▶ _WHAT YOU WILL DO_
How many separate lines of the data contain "dass"? Give the count and nothing else.

▶ _EXERCISE MATERIALS_
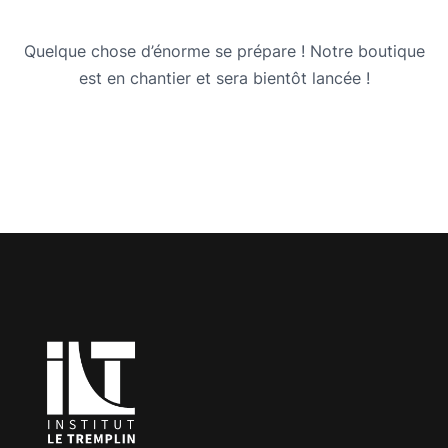
Quelque chose d’énorme se prépare ! Notre boutique
est en chantier et sera bientôt lancée !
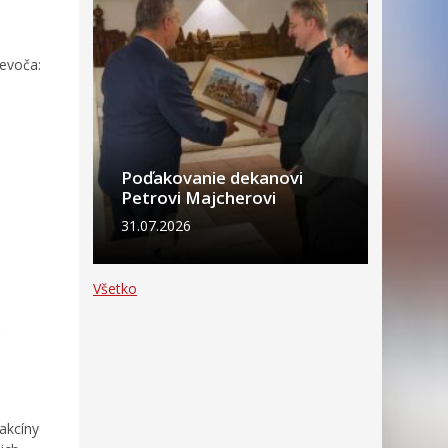
evoča:
Poďakovanie dekanovi
Petrovi Majcherovi
31.07.2026
Všetko
?
akcíny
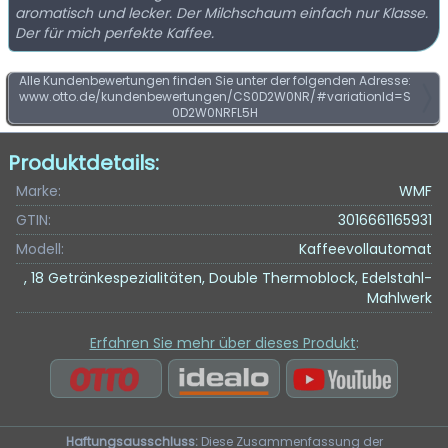
aromatisch und lecker. Der Milchschaum einfach nur Klasse.
Der für mich perfekte Kaffee.
Alle Kundenbewertungen finden Sie unter der folgenden Adresse:
www.otto.de/kundenbewertungen/CS0D2W0NR/#variationId=S
0D2W0NRFL5H
Produktdetails:
Marke:
WMF
GTIN:
3016661165931
Modell:
Kaffeevollautomat
, 18 Getränkespezialitäten, Double Thermoblock, Edelstahl-
Mahlwerk
Erfahren Sie mehr über dieses Produkt
:
Haftungsausschluss:
Diese Zusammenfassung der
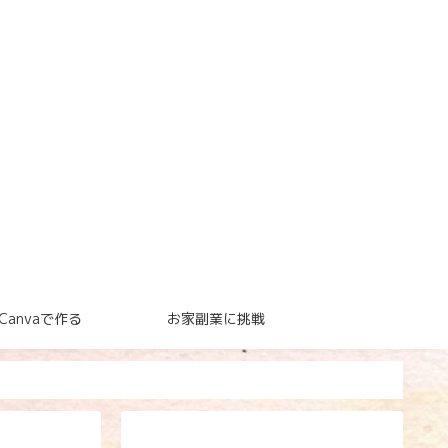
Canvaで作る
お家副業に挑戦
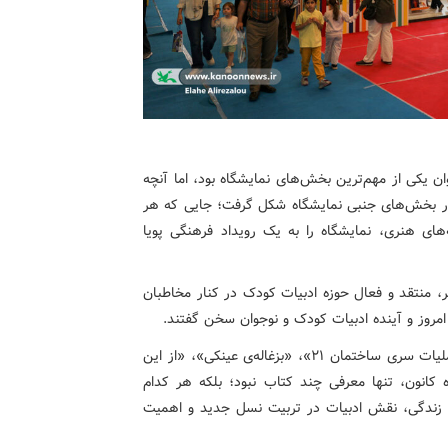
از ۷۰ ناشر کودک و نوجوان یکی از مهم‌ترین بخش‌های نمایشگاه بود، اما آنچه
ه در بخش‌های جنبی نمایشگاه شکل گرفت؛ جایی که هر
های هنری، نمایشگاه را به یک رویداد فرهنگی پویا
ر، منتقد و فعال حوزه ادبیات کودک در کنار مخاطبان
روز و آینده ادبیات کودک و نوجوان سخن گفتند.
رونمایی از کتاب‌هایی چون «این آپارتمان روح ندارد»، «عملیات سری ساختمان ۲۱»، «بزغاله‌ی عینکی»، «از این
ثار تازه کانون، تنها معرفی چند کتاب نبود؛ بلکه هر کدام
بک زندگی، نقش ادبیات در تربیت نسل جدید و اهمیت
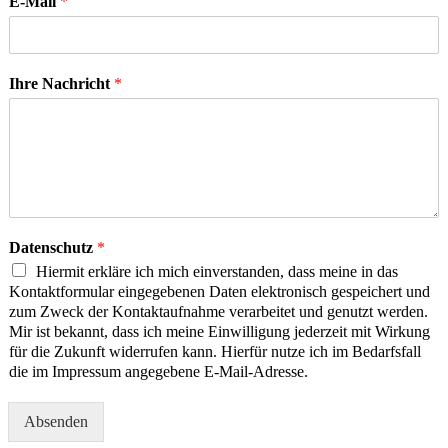
E-Mail
*
Ihre Nachricht
*
Datenschutz
*
Hiermit erkläre ich mich einverstanden, dass meine in das
Kontaktformular eingegebenen Daten elektronisch gespeichert und
zum Zweck der Kontaktaufnahme verarbeitet und genutzt werden.
Mir ist bekannt, dass ich meine Einwilligung jederzeit mit Wirkung
für die Zukunft widerrufen kann. Hierfür nutze ich im Bedarfsfall
die im Impressum angegebene E-Mail-Adresse.
Absenden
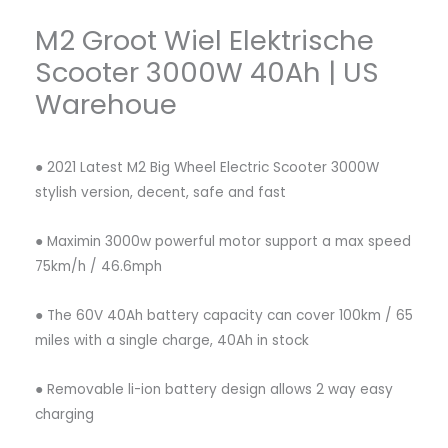
M2 Groot Wiel Elektrische
Scooter 3000W 40Ah | US
Warehoue
● 2021 Latest M2 Big Wheel Electric Scooter 3000W
stylish version, decent, safe and fast
● Maximin 3000w powerful motor support a max speed
75km/h / 46.6mph
● The 60V 40Ah battery capacity can cover 100km / 65
miles with a single charge, 40Ah in stock
● Removable li-ion battery design allows 2 way easy
charging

▶ _RESULT OF THIS EXERCISE_
2